Every line in the data below from the one containing "positioning enhances the" down to the one containing "behind the 10-foot", both included, must be retyped exactly; no other line is to appear.

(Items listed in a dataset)
▶

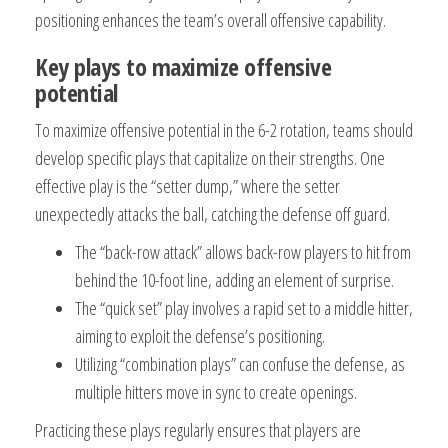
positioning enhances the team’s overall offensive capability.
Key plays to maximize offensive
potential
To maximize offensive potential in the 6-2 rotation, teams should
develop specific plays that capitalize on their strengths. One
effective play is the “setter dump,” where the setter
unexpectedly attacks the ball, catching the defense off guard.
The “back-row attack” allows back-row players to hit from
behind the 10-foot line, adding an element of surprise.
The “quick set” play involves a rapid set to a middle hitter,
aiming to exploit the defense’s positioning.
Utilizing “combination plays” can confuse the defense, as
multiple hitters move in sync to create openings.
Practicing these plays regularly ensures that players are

◀
▶

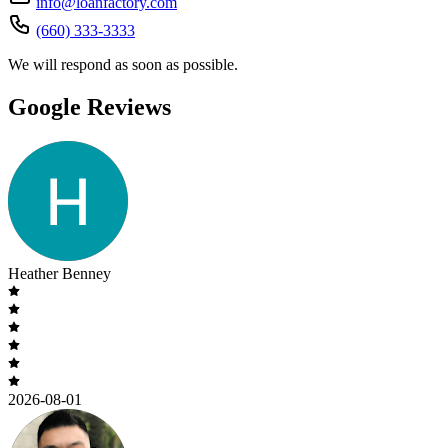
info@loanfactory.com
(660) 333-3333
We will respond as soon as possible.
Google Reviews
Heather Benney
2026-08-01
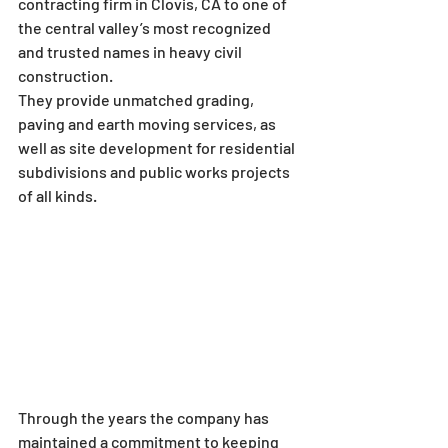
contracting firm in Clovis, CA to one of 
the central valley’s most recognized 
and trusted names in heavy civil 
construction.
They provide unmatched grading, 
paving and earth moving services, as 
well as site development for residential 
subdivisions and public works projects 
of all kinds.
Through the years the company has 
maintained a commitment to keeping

◀

» Response to the exercise
positioning enhances the team’s overall offensive capability.
Key plays to maximize offensive
potential
To maximize offensive potential in the 6-2 rotation, teams should
develop specific plays that capitalize on their strengths. One
effective play is the “setter dump,” where the setter
unexpectedly attacks the ball, catching the defense off guard.
The “back-row attack” allows back-row players to hit from
behind the 10-foot line, adding an element of surprise.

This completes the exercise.